Biz, net miydik peki, karşısında dimdik ve topyekûn; bu rezil hareketin. İdealimiz var mıydı bu hususta; yahut ciddi bir planımız…. Kararlı mıydık, milletçe bu beladan kurtulmaya…

Onların inandığından daha fazlasına biz inanmadığımız için mi bu kadar cüretkarlar yoksa?..

Çocuklarımızı; sıkı bir özgüven, bir yaşam disiplini ile yetiştirip, işini dört dörtlük yapmayı benimsetemediğimizin farkındalar… Önce hayatta kalmak zorunda olduğunu, bunun yol ve yöntemlerini ta çocukluğundan öğretemediğimizi biliyorlar; biliyorlar erken , yatmalarına, erken kalkmalarına kıyamadığımızı…

Okumadıklarını da biliyorlar, gelişme olgunlaşma çağlarını bilgisayar ve televizyon başında geçirdiklerini de…

Ölmeyi, öldürmeyi oyunlarda görmüş, “game over” olduğunda yeniden başlayacağını düşünen flu bir nesil var karşılarında. Bunun farkındalar…

Hedefleri flu, inançları flu, hayalleri flu… Milli marşını okurken de, dersini dinlerken de, eğlenirken de, ağlarken de umursuz..

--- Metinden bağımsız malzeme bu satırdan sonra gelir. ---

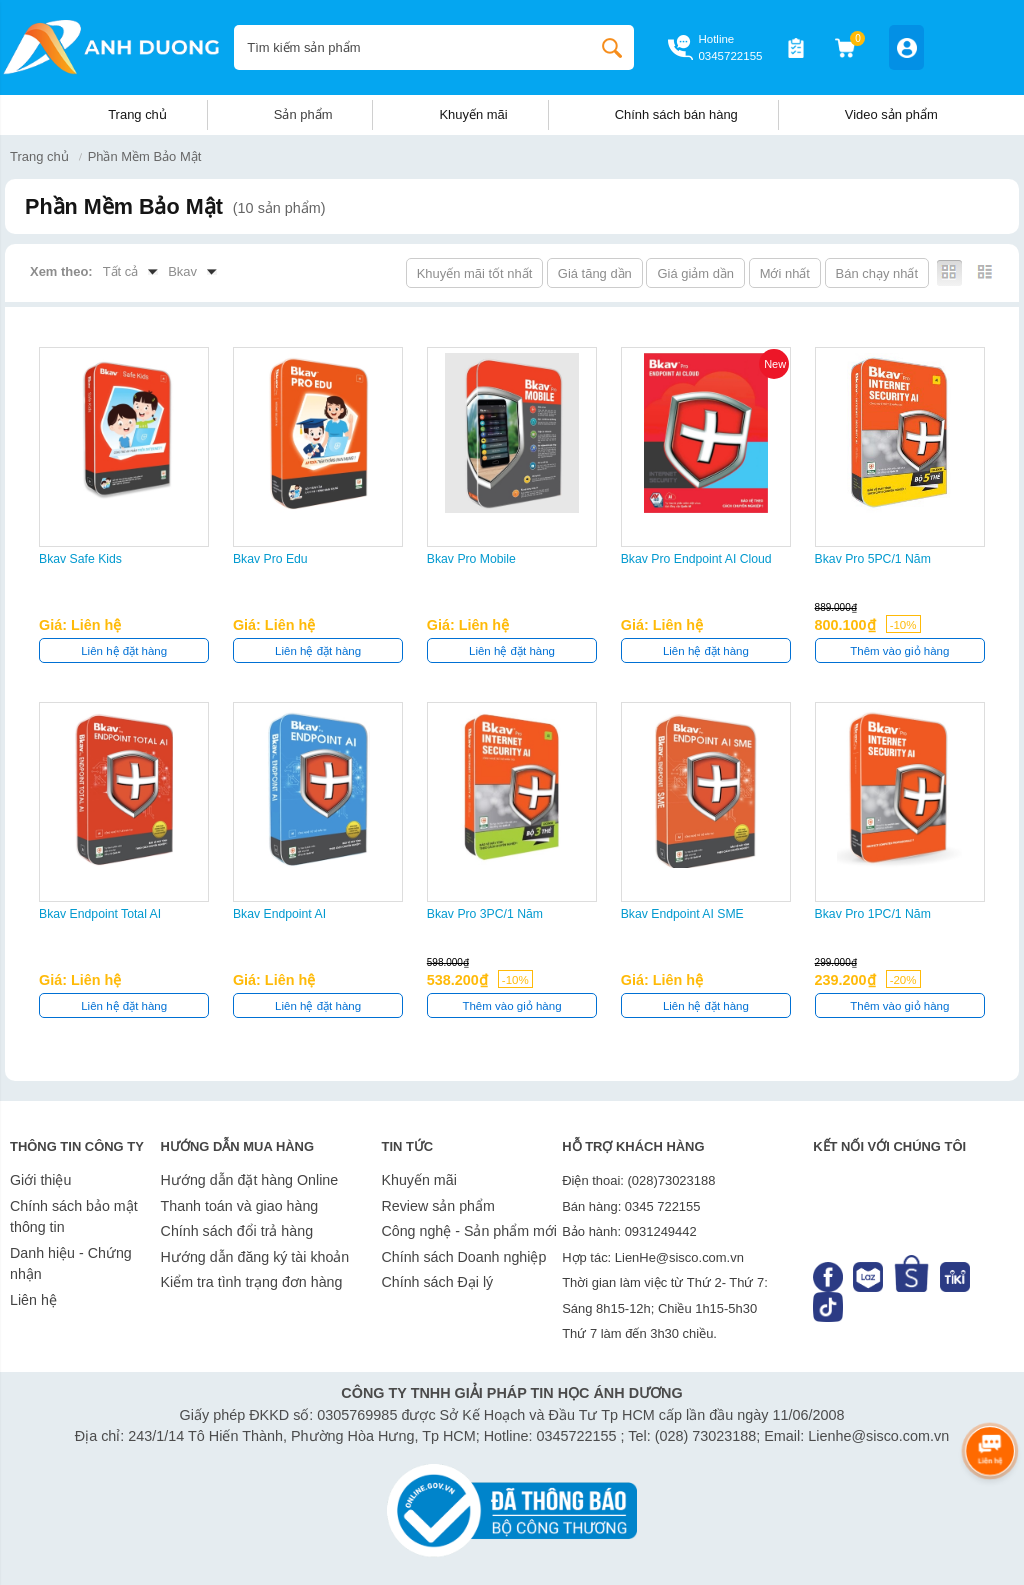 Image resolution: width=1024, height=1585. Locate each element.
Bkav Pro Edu (270, 559)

Bu yüzden cesaret edip saldırıyor hain, bu yüzden bu kadar küstah…

Biliyorlar ki, memuru, öğretmeni, öğrencisi, işçisi, çiftçisi, doktoru, mühendisi, işini dört dörtlük yapmıyor, en ince ayrıntısını düşünerek planlamıyor hayatını…

İnsansız hava aracını bize satan dost değilse, pekâlâ karşı tarafa da istihbaratını verecektir. Ve kalleş pusular hep olacak, ta ki kendi aracımızı yapıncaya kadar…

Her Türk vatandaşı zekasının ve yeteneğinin limitlerini zorlayarak üzerine düşeni yapmalı artık..

Tarafı da belli olmalı; bu ülkenin nüfusuna kayıtlı, suyunu içen, ekmeğini yiyen herkesin…

……..

Kararını ver yalnızca; soyunu kimsenin sorguladığı yok…

Yanımızdaysan haykır bunu ve işini yap, yapılması gerektiği gibi…

Zira :“Memleketini en çok seven, işini en iyi yapandır.”